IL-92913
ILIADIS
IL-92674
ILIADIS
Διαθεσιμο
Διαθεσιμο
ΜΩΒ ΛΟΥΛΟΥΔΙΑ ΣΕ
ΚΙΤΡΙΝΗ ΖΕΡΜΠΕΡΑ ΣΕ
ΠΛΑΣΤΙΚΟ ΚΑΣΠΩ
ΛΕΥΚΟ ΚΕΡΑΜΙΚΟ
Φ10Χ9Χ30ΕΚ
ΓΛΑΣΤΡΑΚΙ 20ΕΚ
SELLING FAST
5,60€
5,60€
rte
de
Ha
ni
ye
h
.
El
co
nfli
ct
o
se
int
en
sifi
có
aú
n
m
──────────
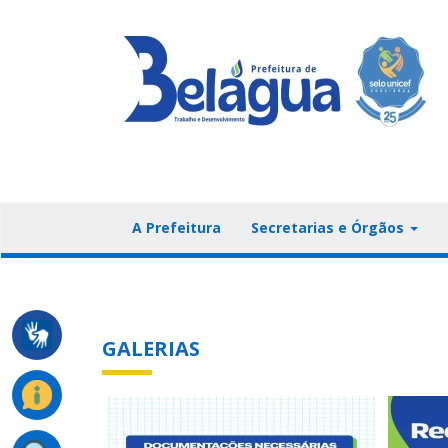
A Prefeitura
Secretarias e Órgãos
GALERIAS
──────────
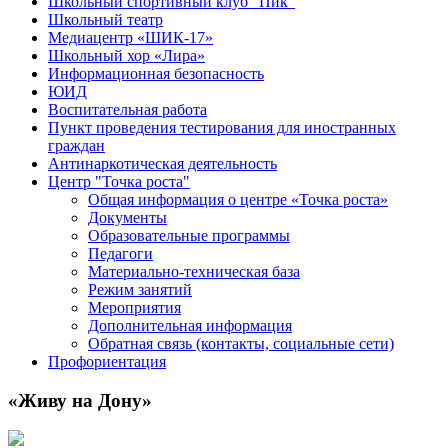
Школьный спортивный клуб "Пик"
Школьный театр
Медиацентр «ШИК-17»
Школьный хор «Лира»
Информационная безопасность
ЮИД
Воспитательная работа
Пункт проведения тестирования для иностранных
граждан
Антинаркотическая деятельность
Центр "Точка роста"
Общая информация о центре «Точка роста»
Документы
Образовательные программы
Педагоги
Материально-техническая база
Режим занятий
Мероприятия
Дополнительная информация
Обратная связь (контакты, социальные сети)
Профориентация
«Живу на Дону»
──────────
◆ Exercise brief
Copy all lines from the data above that contain the word "Точка".

◆ Answer
Центр "Точка роста"
Общая информация о центре «Точка роста»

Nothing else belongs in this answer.